A new Osterman study, sponsored by security awareness training company KnowBe4, shows a low satisfaction level with current methods of managing compliance, despite the fact that 63 percent consider regulatory compliance to be “very important." Only 13 percent are very satisfied with the current methods they use. Osterman's research also found typically 19 percent of compliance and audit time each year is spent on tracking requirements and another 31 percent on gathering and maintaining audit evidence.
According to the report, compliance management is subject to a high volume of change in regulations, with the U.S. government leading the way as demonstrated by the growth of the US Federal Register. This document, a daily publication that contains proposed and final regulations of US federal agencies, published an average of 3,827 final rules and 2,445 proposed rules each year between 2002 and 2012. That represents an average of 14.7 final rules and 9.4 proposed rules each workday. Managing this level of change using manual processes can be very difficult, if not impossible.

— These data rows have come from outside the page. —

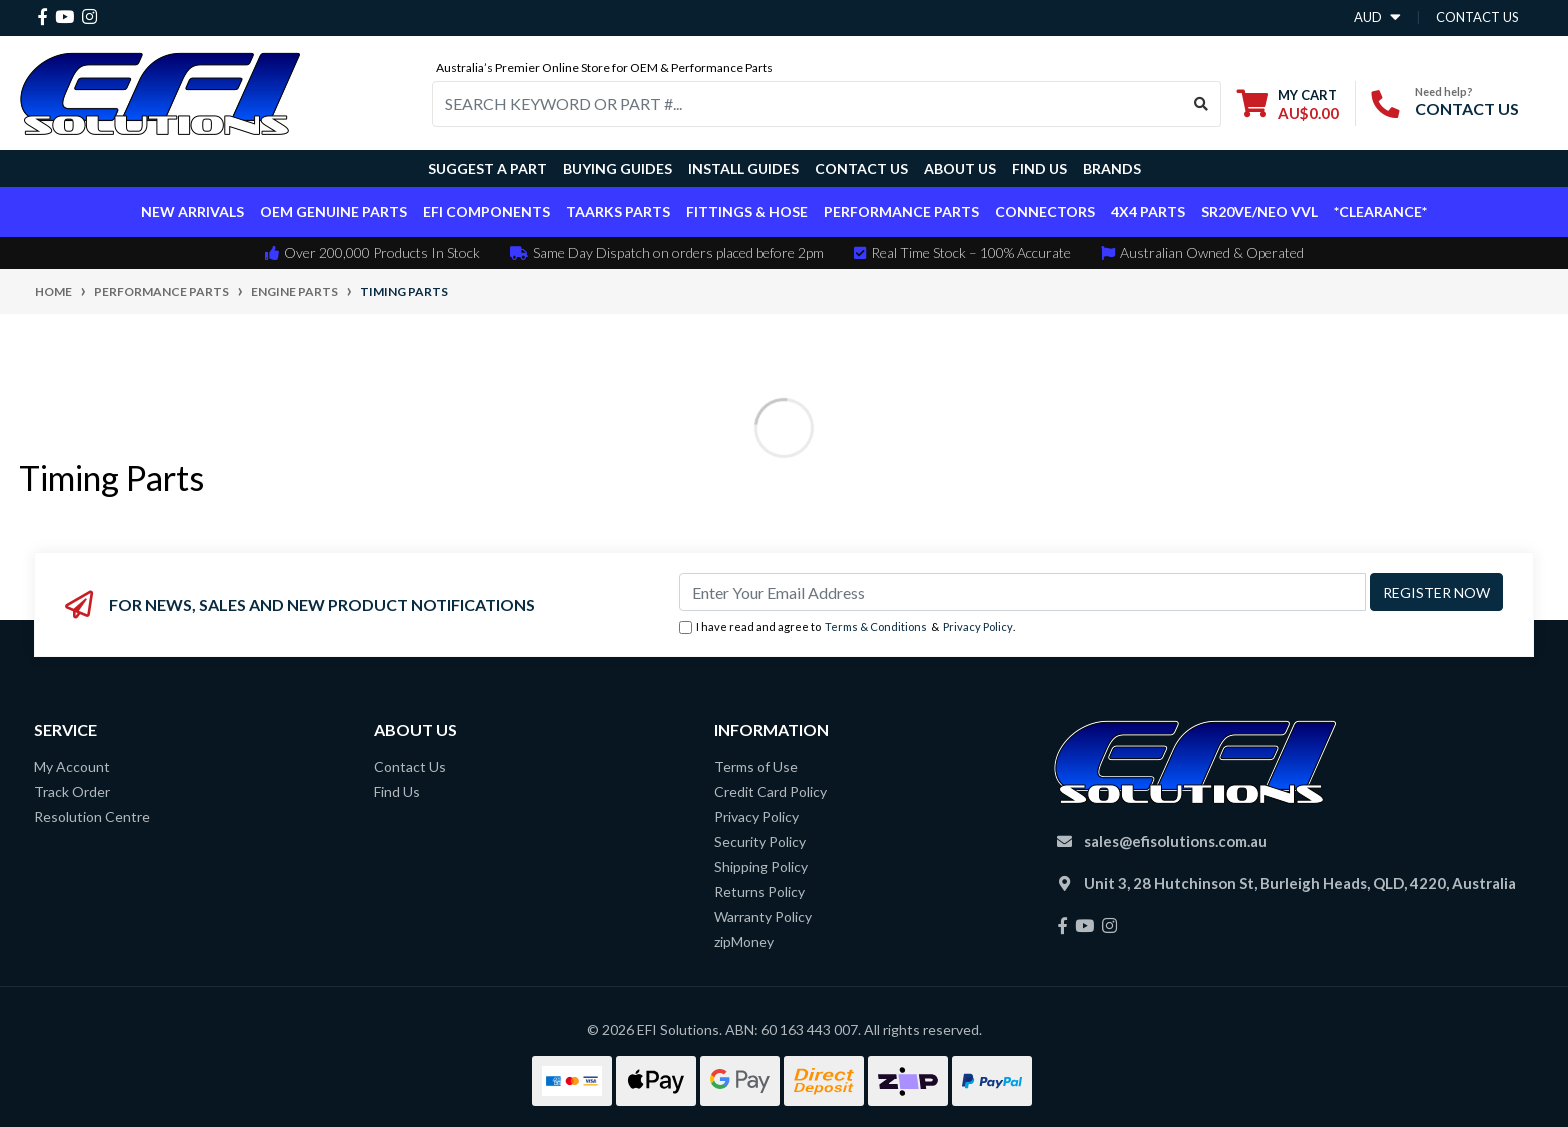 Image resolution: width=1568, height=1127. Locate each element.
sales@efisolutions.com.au (1175, 841)
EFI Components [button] (486, 211)
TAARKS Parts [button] (618, 211)
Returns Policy (759, 891)
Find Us (1039, 168)
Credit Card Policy (770, 791)
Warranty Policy (763, 916)
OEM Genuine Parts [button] (333, 211)
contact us (1477, 17)
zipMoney (744, 941)
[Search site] (1201, 104)
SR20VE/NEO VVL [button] (1259, 211)
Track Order (72, 791)
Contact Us (861, 168)
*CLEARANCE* (1380, 211)
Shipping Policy (761, 866)
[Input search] (808, 104)
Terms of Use (756, 766)
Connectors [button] (1045, 211)
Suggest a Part (487, 168)
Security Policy (760, 841)
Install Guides (743, 168)
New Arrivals (192, 211)
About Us (960, 168)
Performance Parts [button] (901, 211)
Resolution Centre (92, 816)
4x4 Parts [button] (1148, 211)
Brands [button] (1112, 168)
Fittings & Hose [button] (747, 211)
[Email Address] (1022, 592)
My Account (72, 766)
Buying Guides (617, 168)
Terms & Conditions (876, 626)
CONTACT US (1467, 108)
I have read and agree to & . (847, 627)
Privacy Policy (978, 626)
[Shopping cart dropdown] (1288, 103) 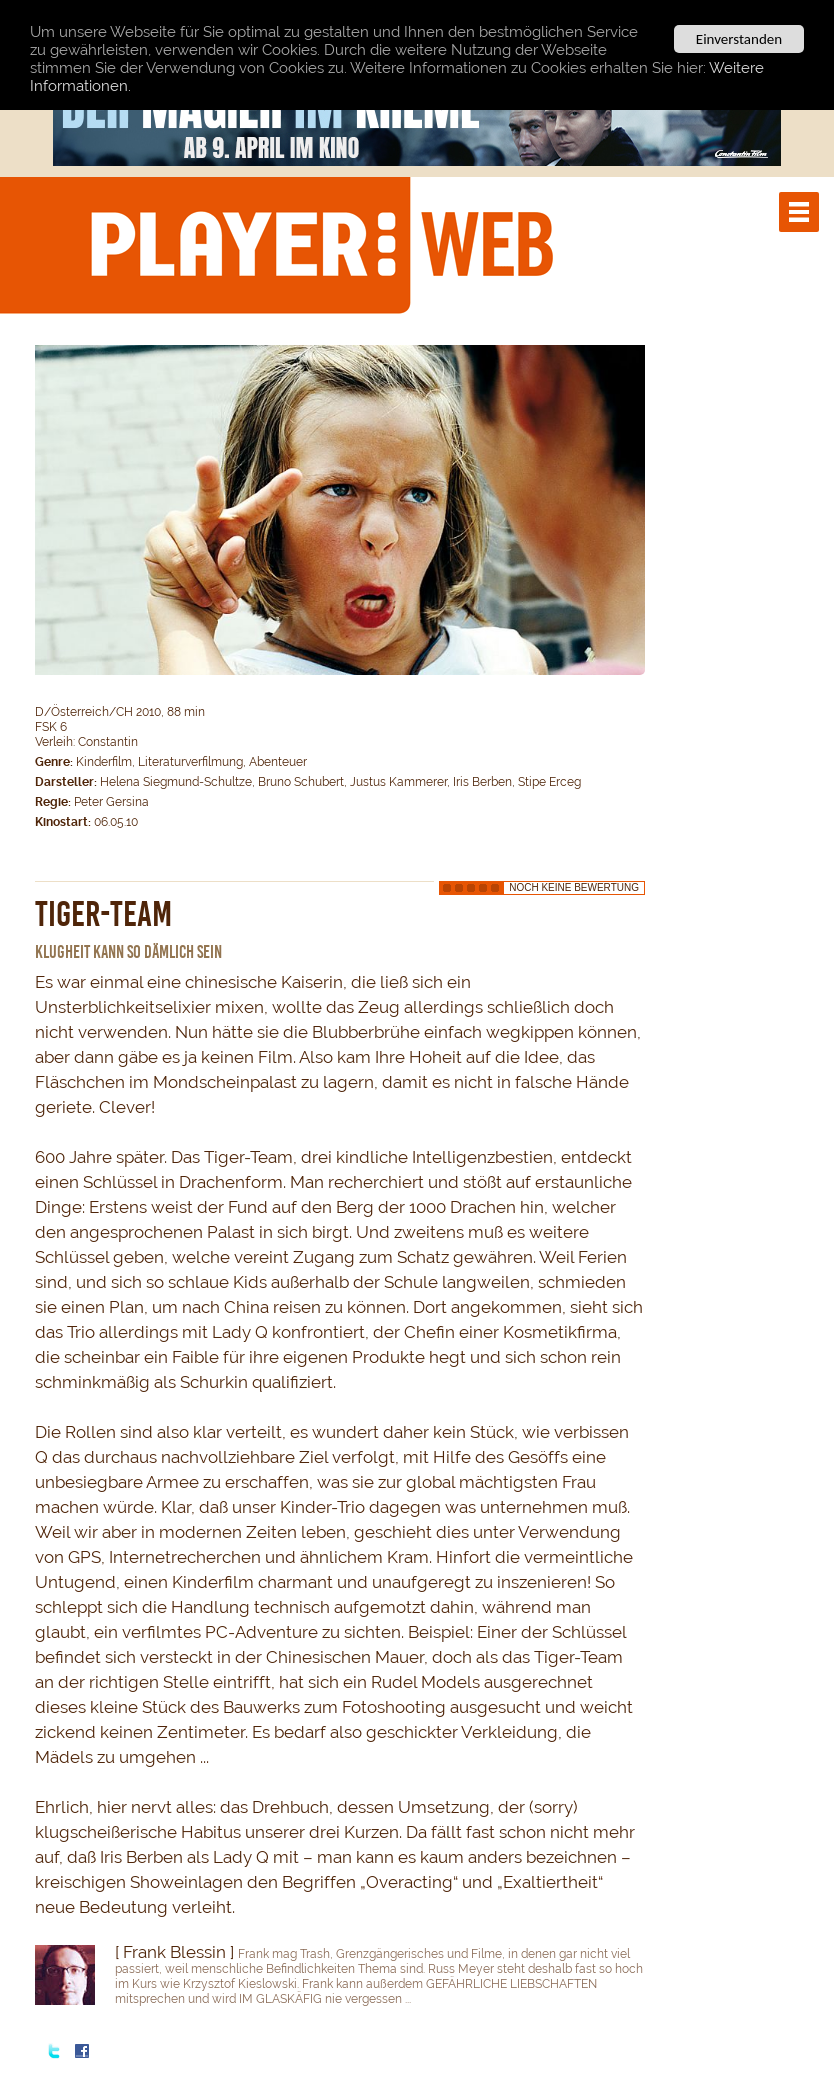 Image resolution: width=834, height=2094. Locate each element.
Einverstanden (739, 39) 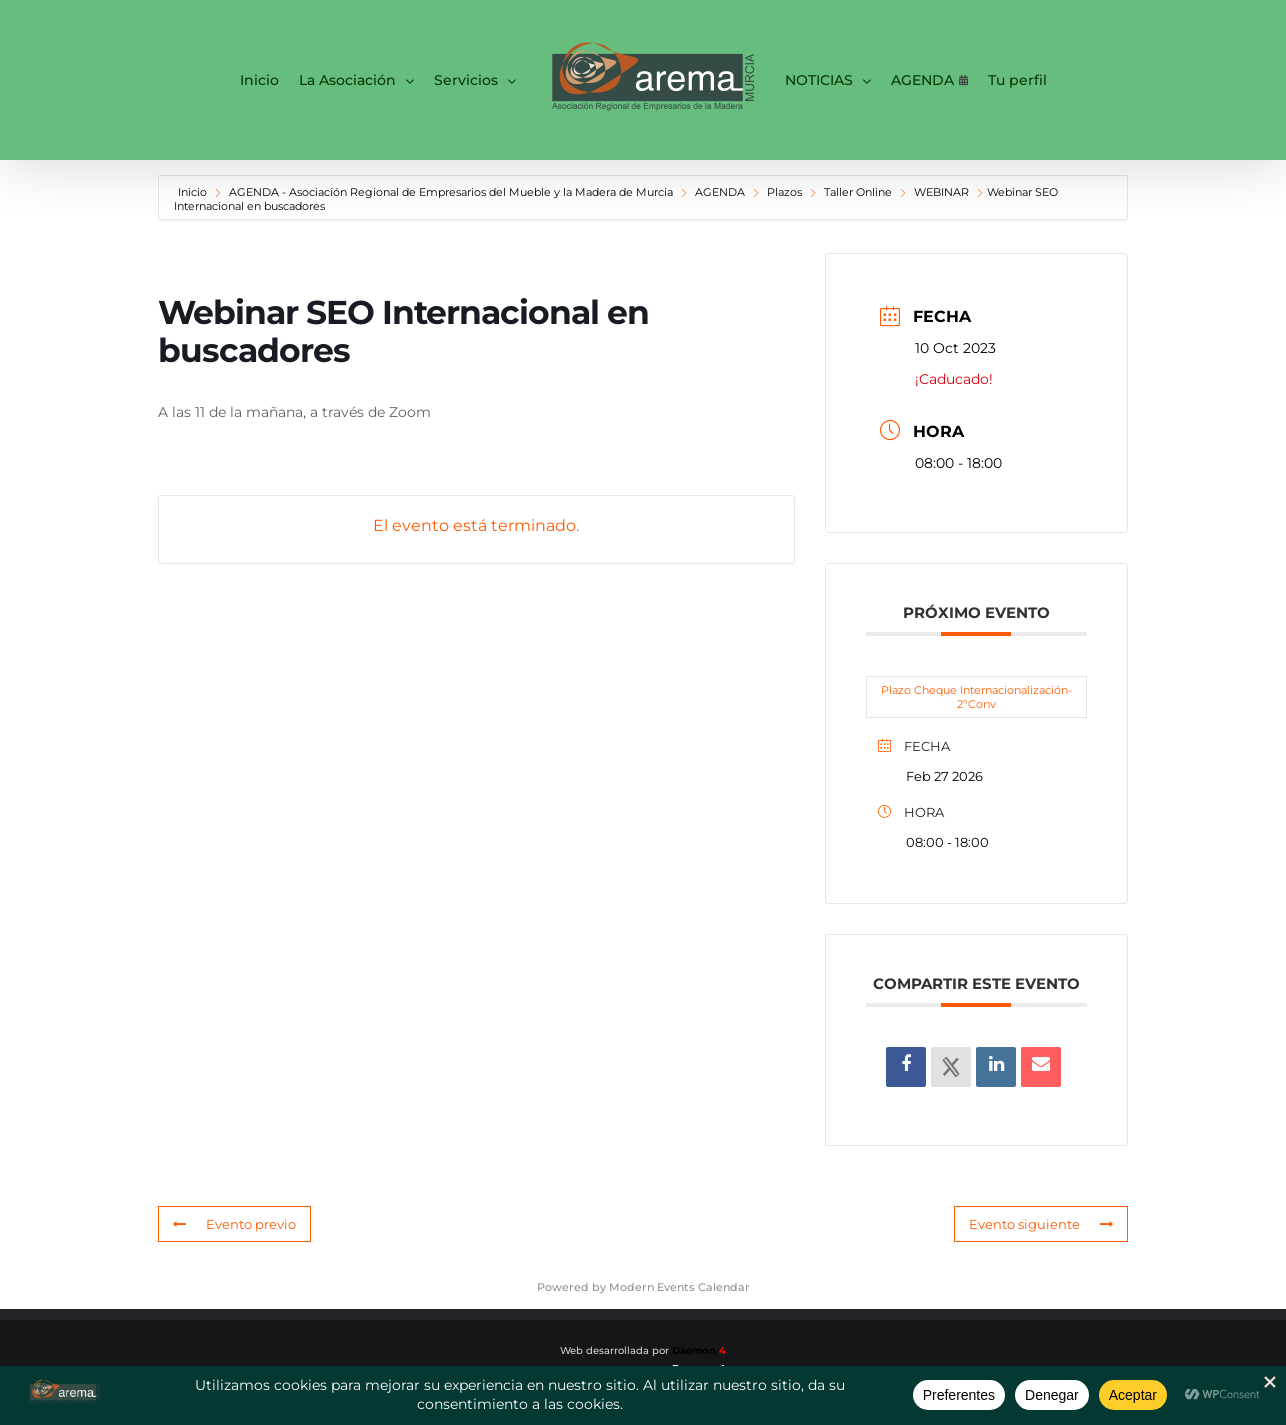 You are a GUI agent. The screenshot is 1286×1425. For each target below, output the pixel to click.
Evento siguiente (1041, 1224)
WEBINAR (941, 192)
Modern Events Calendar (679, 1287)
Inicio (194, 192)
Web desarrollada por (643, 1350)
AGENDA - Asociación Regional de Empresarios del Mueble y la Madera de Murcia (451, 192)
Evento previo (234, 1224)
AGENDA (720, 192)
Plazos (784, 192)
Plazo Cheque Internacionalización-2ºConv (976, 697)
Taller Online (858, 192)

“Much of the discontent stems from the focus on manual processes,” said Stu Sjouwerman, CEO of KnowBe4. “This is quite cumbersome and expensive. Improving the tracking and gathering of audit evidence alone can help an organization save considerably in both time and budget.”
To understand the high cost of conventional compliance management processes, Osterman Research conducted a survey with organizations in a variety of industries. Using a subset of their survey sample to eliminate outliers, they discovered that the combination of labor and expenditures on tools and services totals $523.93 per employee per year translates to a cost of $43.66 per month. For a company with 500 employees, that is $261,000.
One of the fundamental problems of compliance management is the fact that much of it is focused on manual processes – maintenance of spreadsheets or Word documents or home-grown software that help an organization to stay current with its compliance obligations, but that require significant effort to maintain. Add to this the significant amount of time that is required simply to search for the right information to populate these documents and tools. One source has estimated that up to 80% of the time spent by compliance risk professionals is focused on the search for relevant data.
Moreover, there can be significant duplicate effort on the part of compliance management staff, particularly in large and distributed organizations because several people may be working on the same compliance issues unbeknownst to others in the organization. In conjunction with the manual nature of the compliance process in most organizations, this duplicate effort results in compliance management that is relatively inefficient and may actually be contradictory in some cases as different groups develop their own interpretation of how best to satisfy compliance issues.